There are $n$ items on a production line, where the $i$-th item has weight $w_i$. These items need to be packed into boxes. There are $k$ boxes available, and each box can hold a maximum weight of $x$. Due to the production line constraints, each box can only contain consecutive items.
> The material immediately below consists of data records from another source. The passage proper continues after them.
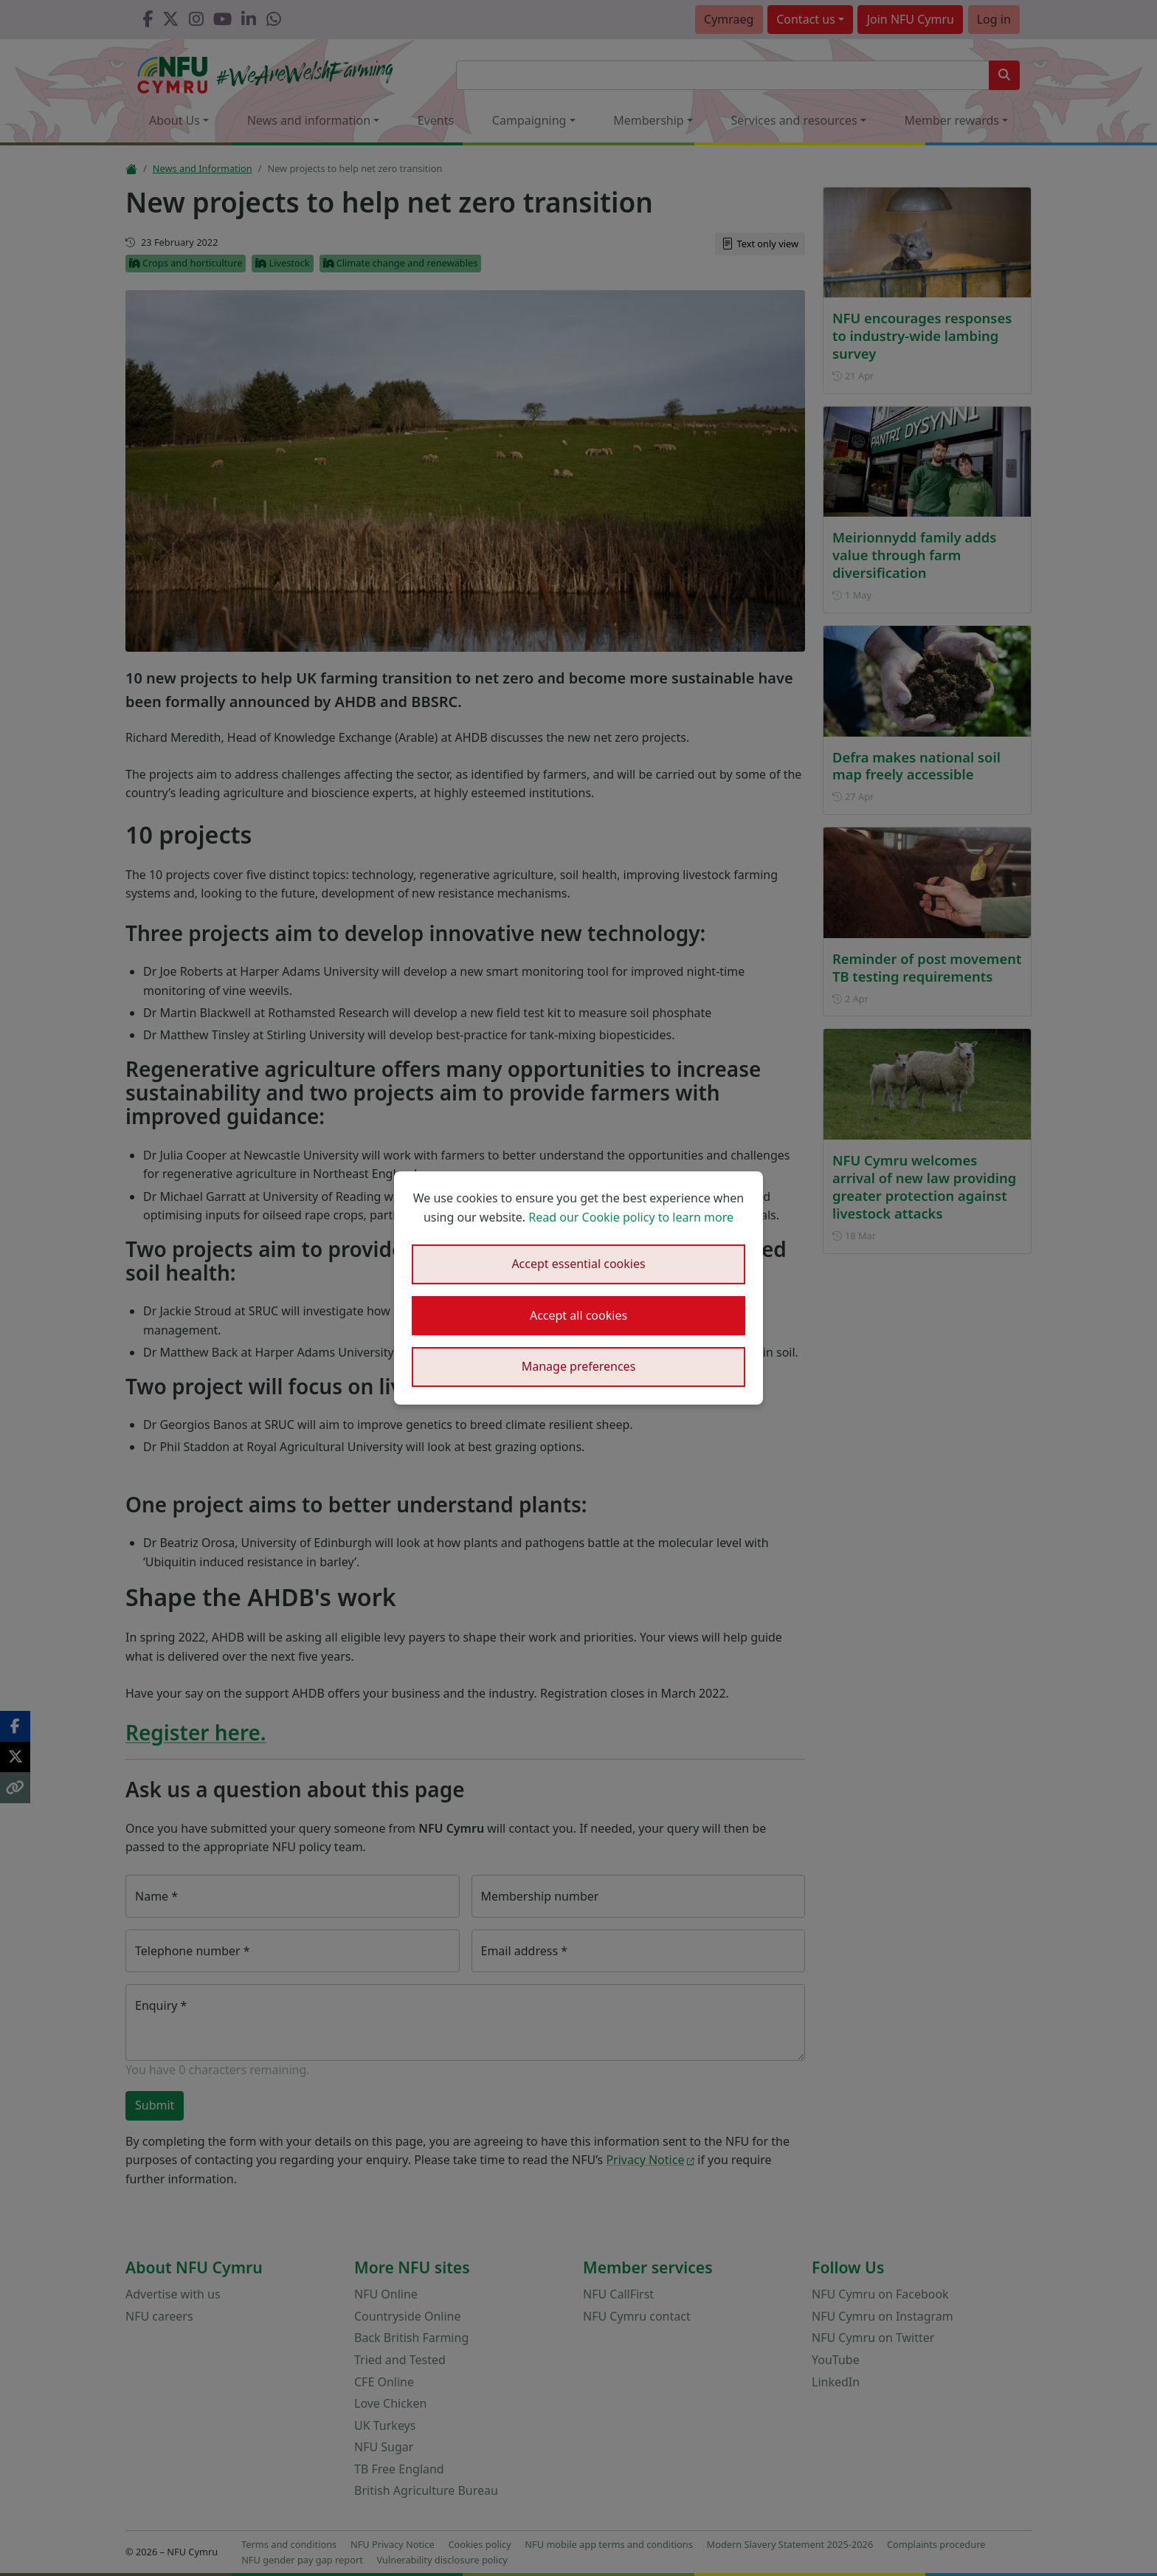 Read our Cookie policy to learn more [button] (630, 1217)
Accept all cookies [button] (578, 1315)
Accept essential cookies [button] (578, 1264)
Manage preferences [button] (579, 1366) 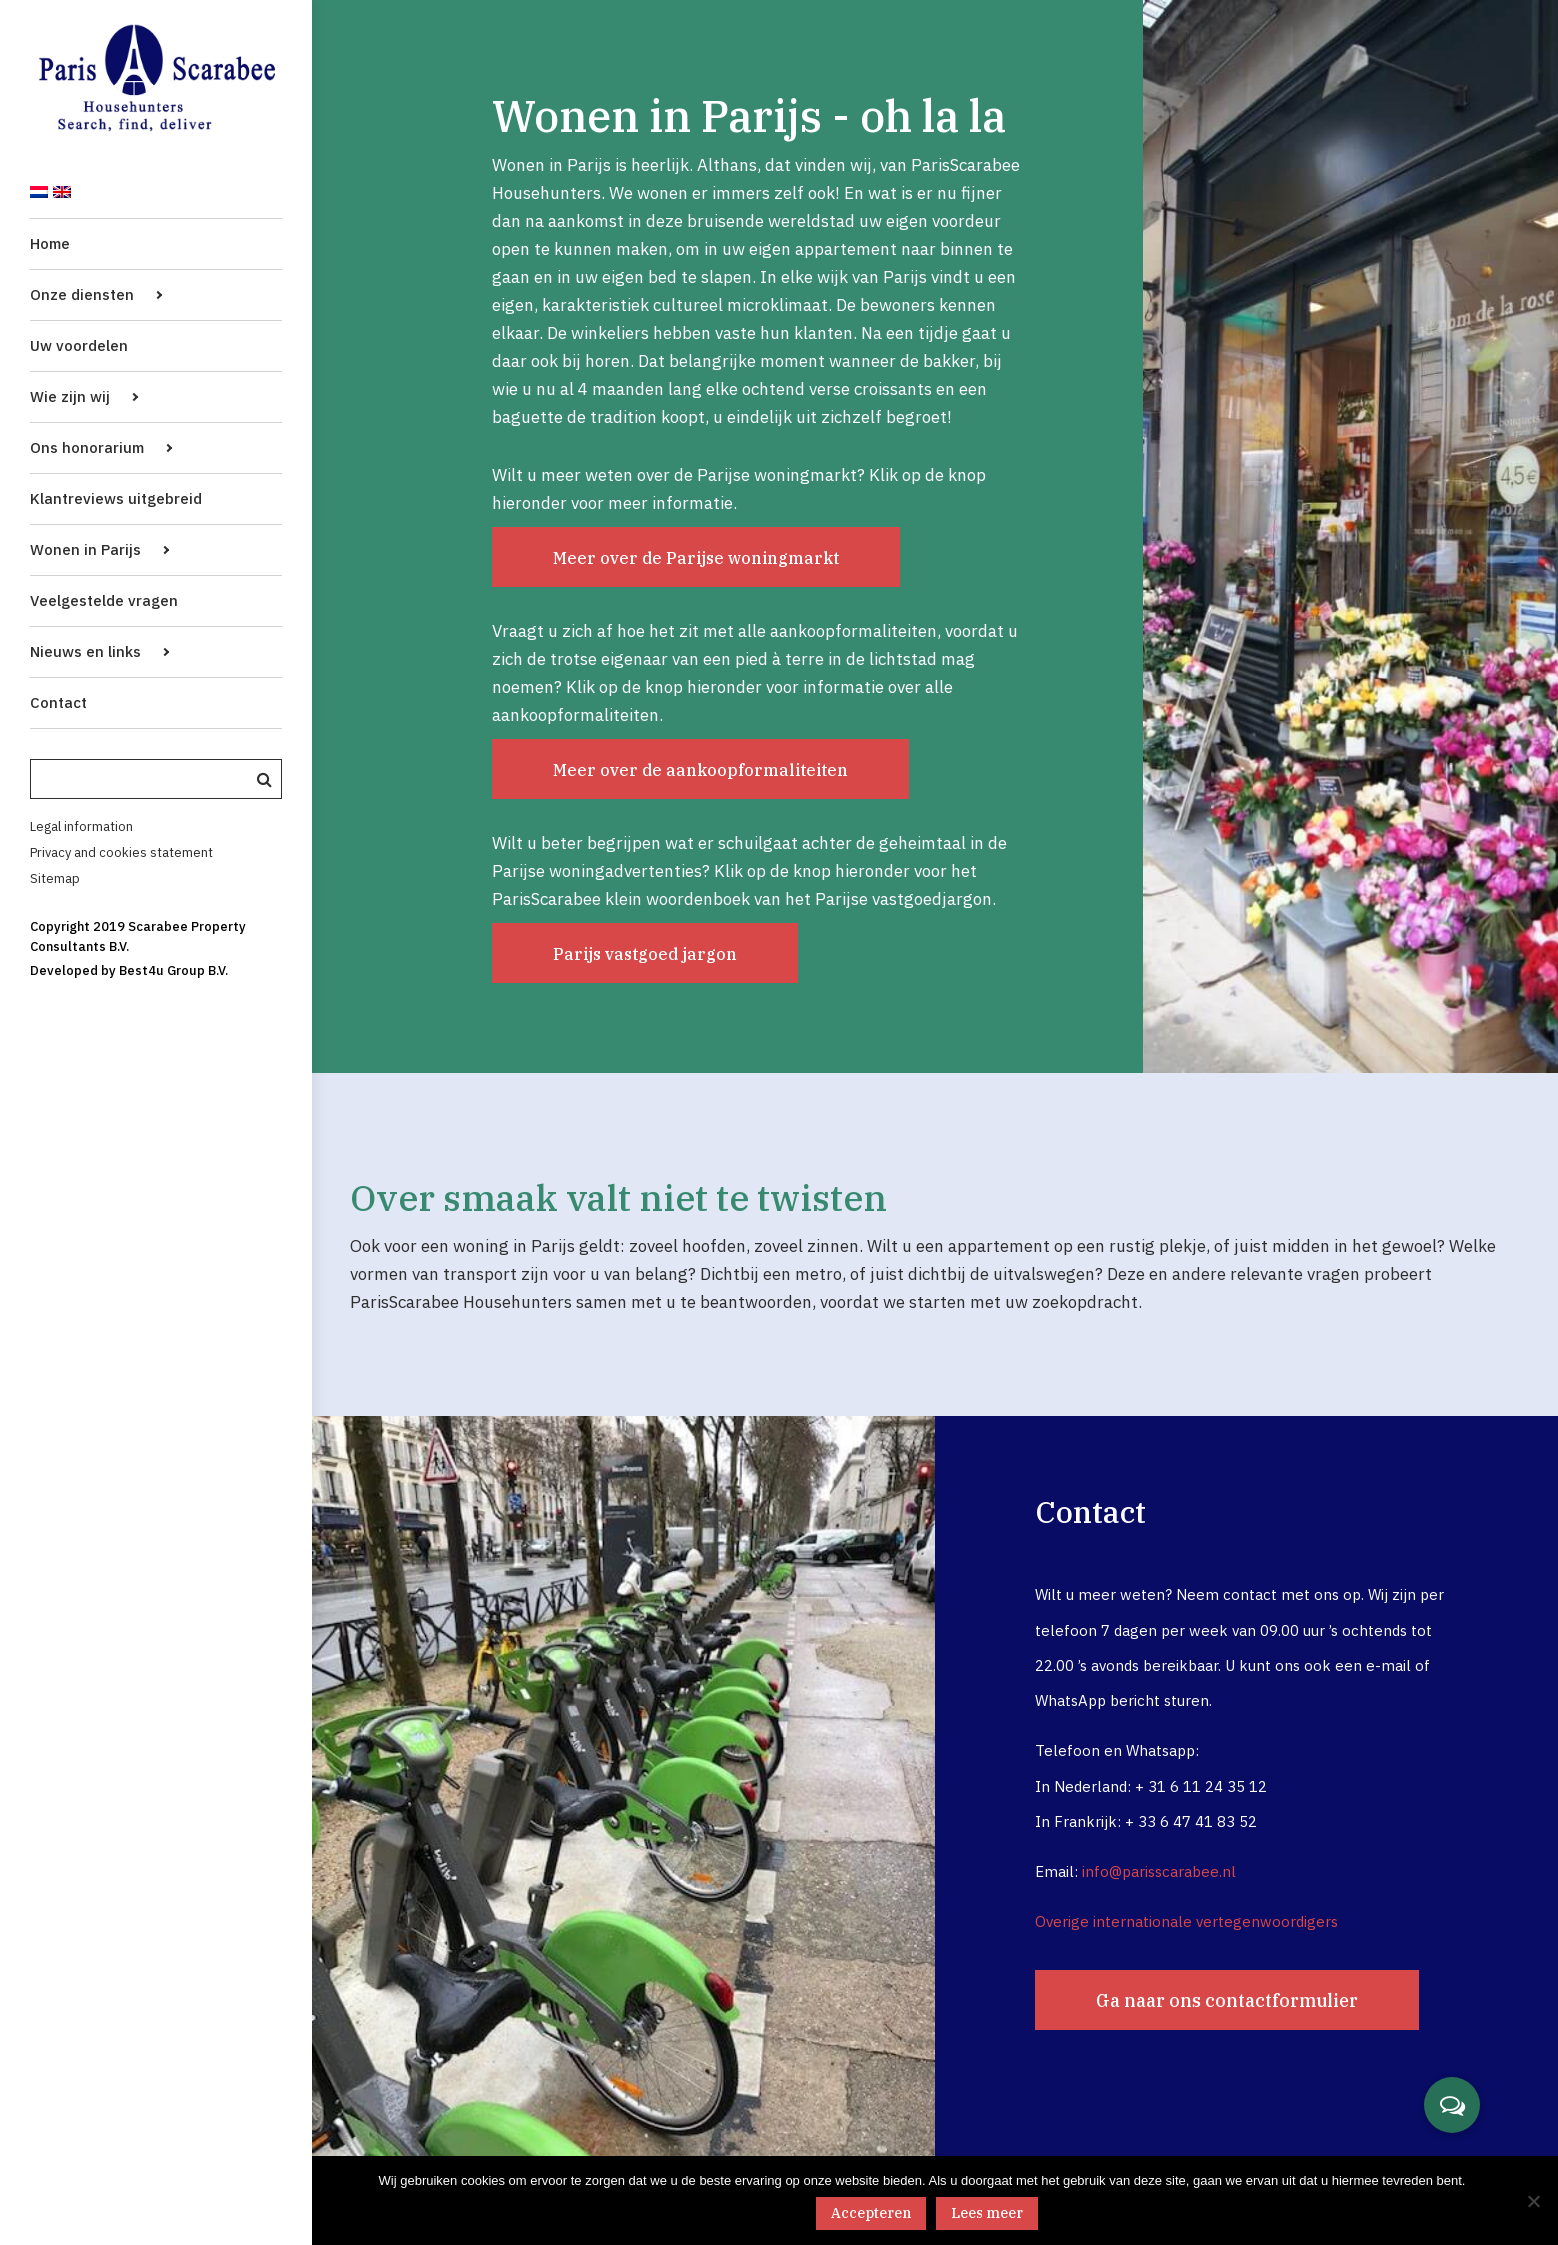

For example, if there are $5$ items that need to be packed into two boxes, then $\{\{1,2,3\}, \{4,5\}\}$ is a valid packing solution, while $\{\{1,5\}, \{2,3,4\}\}$ is not valid.

Find the minimum value of $x$ (maximum weight that each box can hold) such that all $n$ items can be packed into $k$ boxes.

### Input
- First line contains two integers $n$ ($1 \leq n \leq 10^5$) and $k$ ($1 \leq k \leq n$), where $n$ is the number of items and $k$ is the number of boxes.
- Second line contains $n$ integers $w_1, w_2, \ldots, w_n$ ($1 \leq w_i \leq 10^4$) representing the weights of the items.

### Output
Output a single integer representing the minimum possible value of $x$ such that all items can be packed into $k$ boxes.

### Example
**Input**
```
5 2
5 4 3 2 1
```

**Output**
```
9
```

**Explanation**

One optimal solution is to pack items $1$, $2$ into the first box (total weight is $9$) and items $3$, $4$, $5$ into the second box (total weight is $6$). Therefore, each box needs to hold at least $9$ units of weight.